Théo Charaf & Raoul Vignal : « Two way street »

 


L’un fait partie de la prometteuse jeune garde folk/blues française, l’autre est un fin songwriter pop/folk. Si ce n’est leur amour commun pour la guitare, pièce centrale de l’album, la présence simultanée de Théo Charaf et de Raoul Vignal dans le même studio, tient du hasard si ce n’est de l’accident heureux. Entouré du percussionniste Lucien Chatin et du mystérieux Disque Noir au rôle obscur, le duo a tout enregistré à deux. Trois chansons originales de l’un, trois nouvelles chansons de l’autre et deux reprises. Il est des rencontres heureuses et à la manière des duo de superstars gravés sur disque ces dernières années (Elton John/Leon Russell, Elvis Costello/Allen Toussaint, Wilko Johnson/Roger Daltrey etc.) Théo et Raoul nous en offre le pendant français. L’album grave dans la cire, et pour l’éternité, cette rencontre inattendue. Un moment suspendu, d’une pureté acoustique apaisante, particulièrement roots et serein, que l’on imagine capté dans une cabane en rondins, au fond des bois. Laissez-vous bercer par les arpèges délicats, ils sont d’une beauté irréelle, d’une sérénité définitivement étrangère à notre époque.






jeudi 24 février 2022

Théo Charaf + Jerron Paxton + Left Lane Cruiser, Les nuits de l’Alligator, La Maroquinerie, 20/02/2022.

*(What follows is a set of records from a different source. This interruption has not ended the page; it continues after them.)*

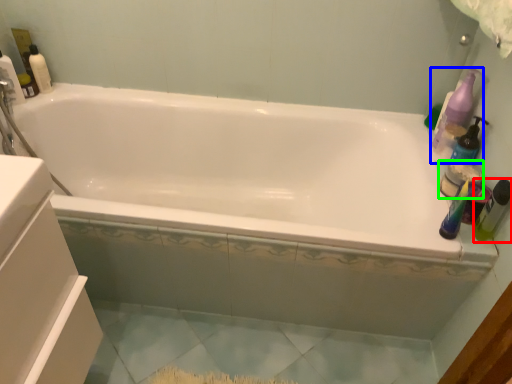 Question: Which object is positioned farthest from toiletry (highlighted by a red box)? Select from cleaning product (highlighted by a blue box) and toiletry (highlighted by a green box).

Choices:
 (A) cleaning product
 (B) toiletry

Answer: (A) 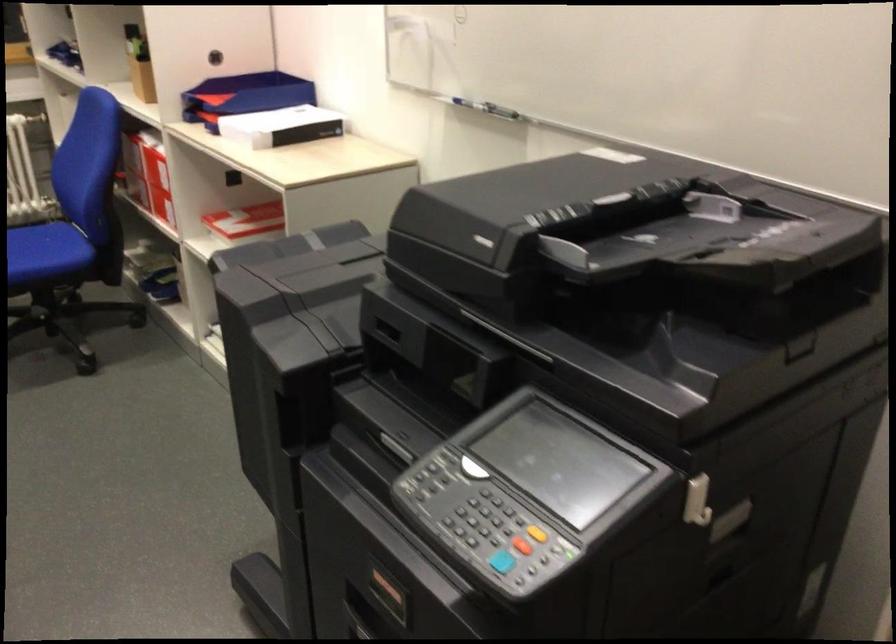 Identify the location of printer side handle. (696, 500). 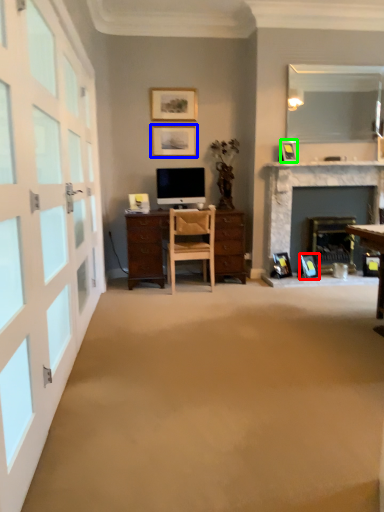 Question: Estimate the real-world distances between objects in this image. Which object is farther from picture frame (highlighted by a red box), picture frame (highlighted by a blue box) or picture frame (highlighted by a green box)?

Choices:
 (A) picture frame
 (B) picture frame

Answer: (A) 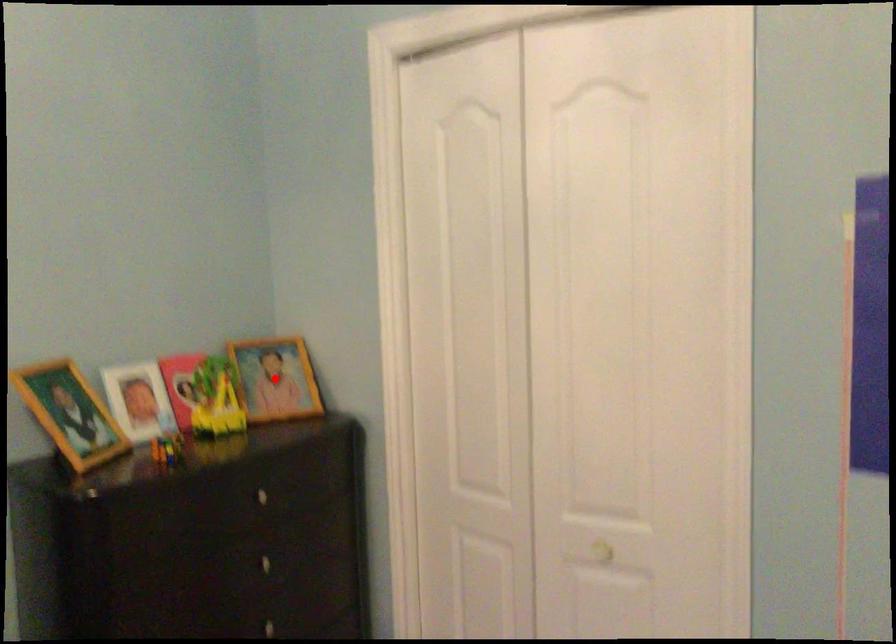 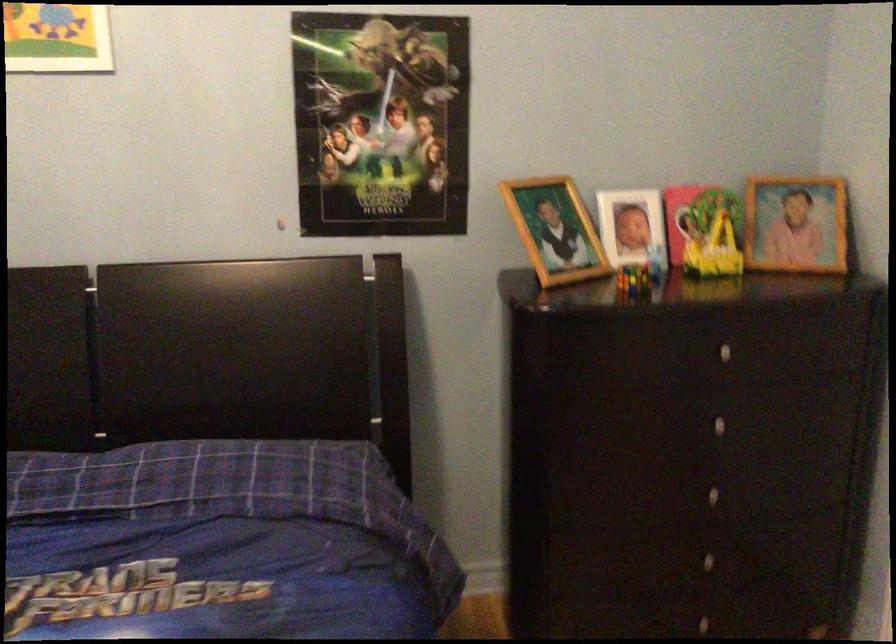 Find the pixel in the second image that matches the highlighted location in the first image.

(796, 223) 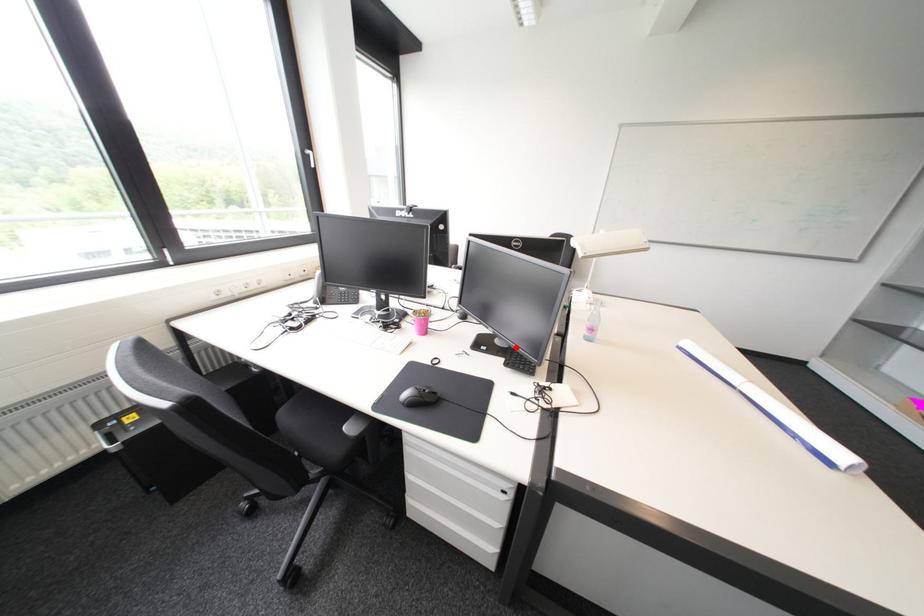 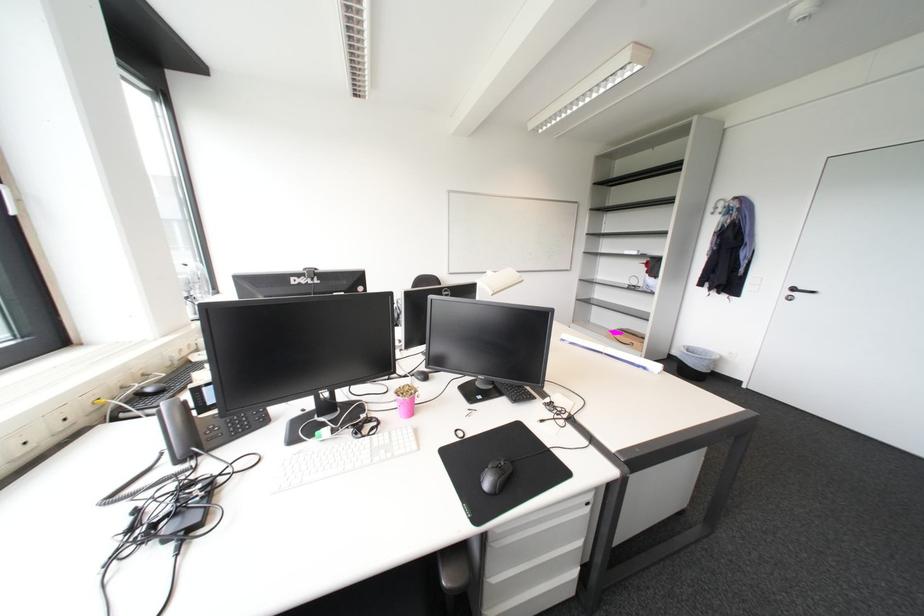 The point at the highlighted location is marked in the first image. Where is the corresponding point in the second image?

(502, 387) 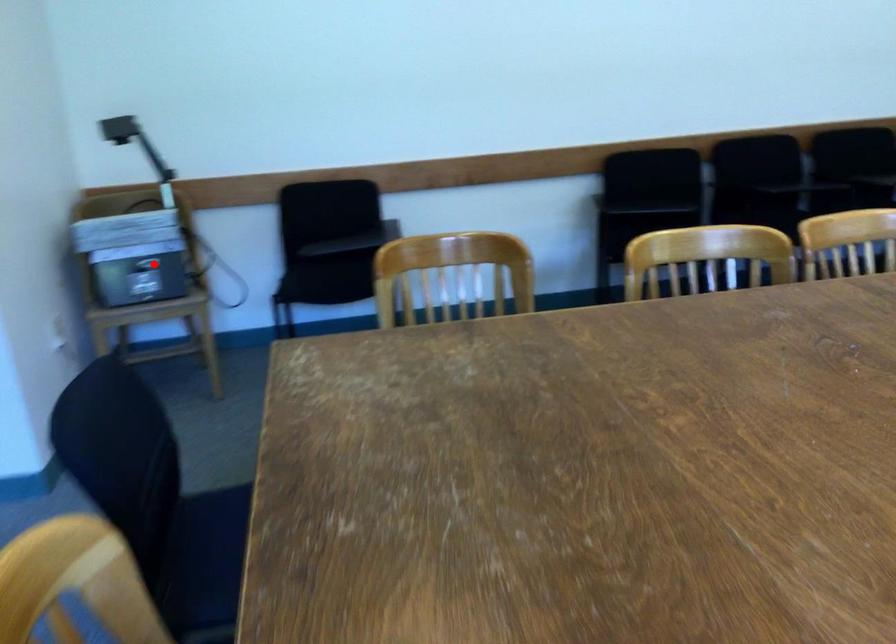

A la fois solaire et intense, c’est seul sur une chaise et armé de sa guitare que Théo Charaf se présente sur scène. Paradoxal pour un artiste à l’univers assez sombre mettant son malaise en chanson (cf. « Vampire »), triturant sa voix pour en faire ressortir de vibrantes émotions caressant délicatement et avec feeling ses cordes. Une force se dégage du musicien qui impose le silence parmi le public, c’est assez impressionnant, totalement hypnotisé par la performance hiératique. Comme sur son remarquable premier album solo, c’est en toute fin de set que l’électricité fait son apparition, très certainement une porte ouverte pour le futur. C’est dans ce genre de moment que l’on réalise à quel point l’expérience du concert nous avait manqué. Ainsi, il est difficile de contredire Théo lorsque ce dernier affirme, avec force et justesse : « Aux chiottes les streams » !

Théo Charaf nous avait prévenus en quittant la scène, « vous n’êtes absolument pas prêts pour ce qui va se passer » et encore il était en-dessous de la vérité. Le Louisianais Jerron Paxton, relativement méconnu, est la grande révélation de la soirée ! Seul sur scène, mais multi-instrumentiste surdoué (guitare, banjo, piano, harmonica, violon) Jarron Paxton assure tout à lui tout seul ! Il lui suffit de souffler dans son harmonica pour simuler le passage d’un train et faire voyager le spectateur à travers le sud des Etats-Unis. Voix soulful, chaque geste, chaque note jouée par le musicien est empreint d’un énorme feeling et d’une musicalité sans pareille, entre folk, blues et country. A découvrir absolument !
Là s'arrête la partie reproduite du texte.